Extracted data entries
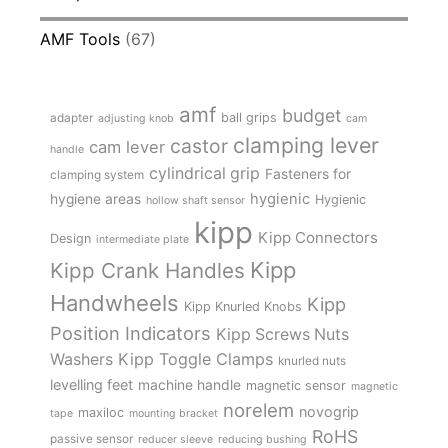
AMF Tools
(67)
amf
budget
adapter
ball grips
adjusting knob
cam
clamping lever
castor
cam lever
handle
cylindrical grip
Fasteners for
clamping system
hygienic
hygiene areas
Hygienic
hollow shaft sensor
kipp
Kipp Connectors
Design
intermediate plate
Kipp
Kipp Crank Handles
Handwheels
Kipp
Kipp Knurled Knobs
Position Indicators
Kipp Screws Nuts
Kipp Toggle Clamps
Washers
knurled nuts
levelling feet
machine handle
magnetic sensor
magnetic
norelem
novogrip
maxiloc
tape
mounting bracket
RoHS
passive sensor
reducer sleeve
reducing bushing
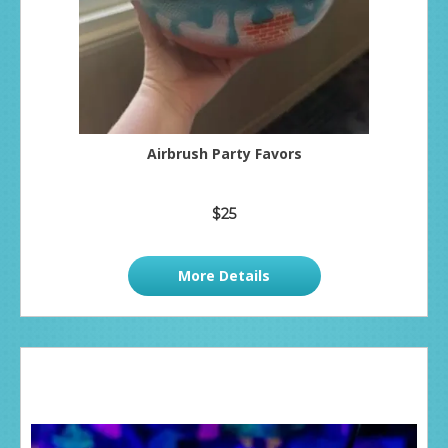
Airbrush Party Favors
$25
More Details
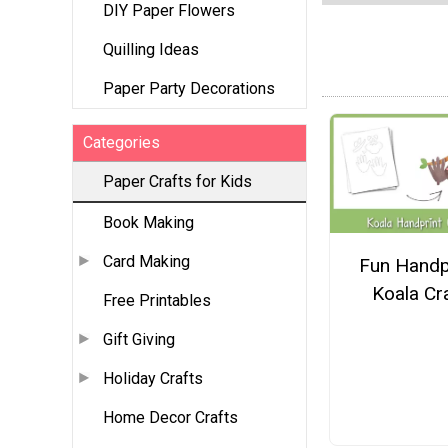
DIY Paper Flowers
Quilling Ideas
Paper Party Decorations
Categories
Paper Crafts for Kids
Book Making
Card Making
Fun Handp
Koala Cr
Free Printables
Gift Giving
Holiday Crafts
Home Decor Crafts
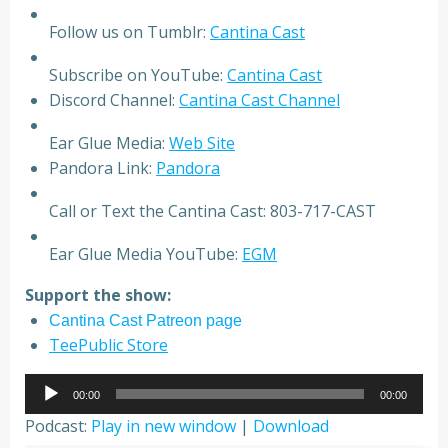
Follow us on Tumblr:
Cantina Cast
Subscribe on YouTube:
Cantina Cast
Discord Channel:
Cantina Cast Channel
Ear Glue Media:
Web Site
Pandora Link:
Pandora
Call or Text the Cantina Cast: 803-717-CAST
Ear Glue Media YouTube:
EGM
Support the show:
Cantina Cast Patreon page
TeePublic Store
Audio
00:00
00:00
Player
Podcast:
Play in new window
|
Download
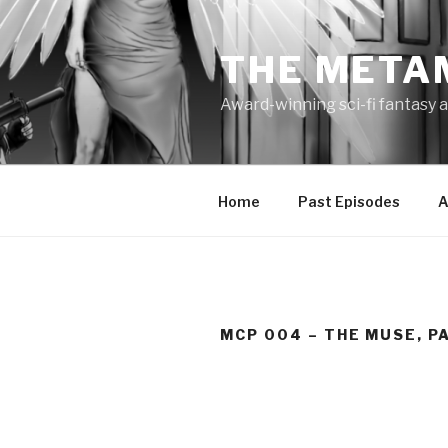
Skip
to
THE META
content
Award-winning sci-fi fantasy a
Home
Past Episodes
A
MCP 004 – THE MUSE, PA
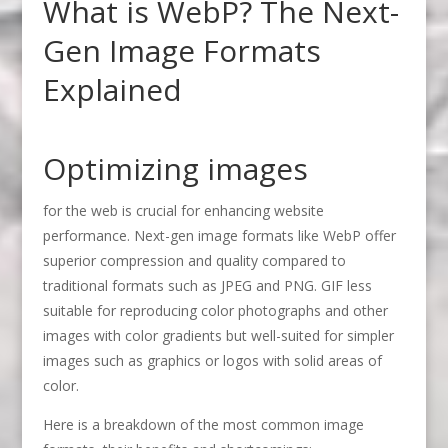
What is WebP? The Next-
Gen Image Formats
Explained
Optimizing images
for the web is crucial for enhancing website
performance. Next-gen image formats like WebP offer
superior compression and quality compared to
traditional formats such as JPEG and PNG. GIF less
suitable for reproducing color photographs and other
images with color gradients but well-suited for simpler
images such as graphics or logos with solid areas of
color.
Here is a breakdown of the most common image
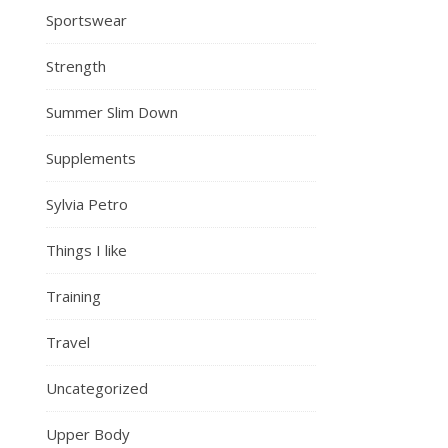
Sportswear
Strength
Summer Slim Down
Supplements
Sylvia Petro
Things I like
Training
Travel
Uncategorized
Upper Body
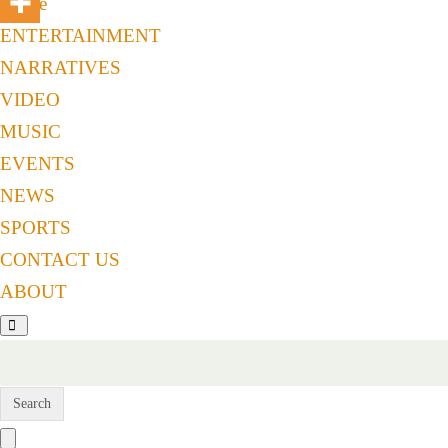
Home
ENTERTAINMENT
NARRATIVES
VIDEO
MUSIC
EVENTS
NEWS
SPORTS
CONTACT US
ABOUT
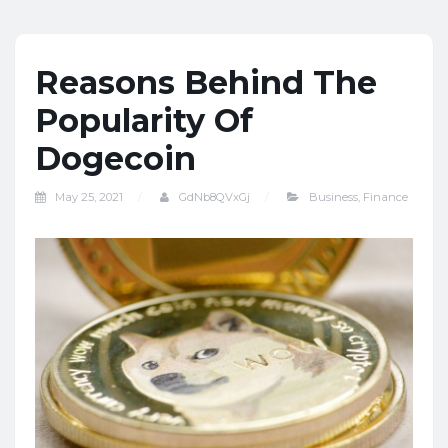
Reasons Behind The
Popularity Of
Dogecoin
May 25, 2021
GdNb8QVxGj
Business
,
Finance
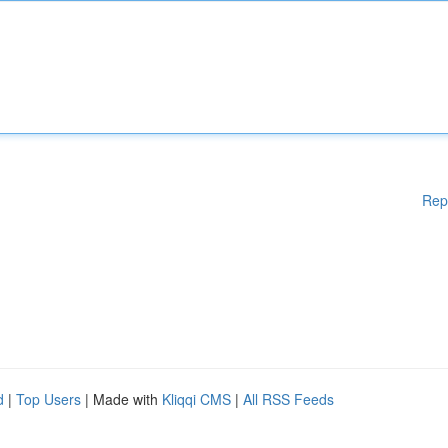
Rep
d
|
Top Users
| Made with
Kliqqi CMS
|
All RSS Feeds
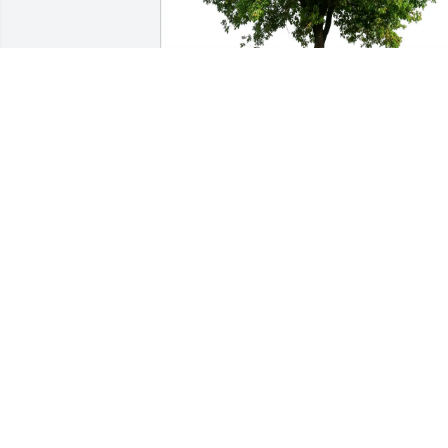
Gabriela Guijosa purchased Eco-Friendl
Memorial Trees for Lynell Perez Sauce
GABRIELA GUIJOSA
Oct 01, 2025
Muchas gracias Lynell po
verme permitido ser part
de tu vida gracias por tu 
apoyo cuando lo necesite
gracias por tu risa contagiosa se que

*INSTRUCTIONS FOR THE TASK:* Among the entries above, which lines include "Glue"? List them all.

*SOLVED PROBLEM:*
Ear Glue Media:
Ear Glue Media YouTube:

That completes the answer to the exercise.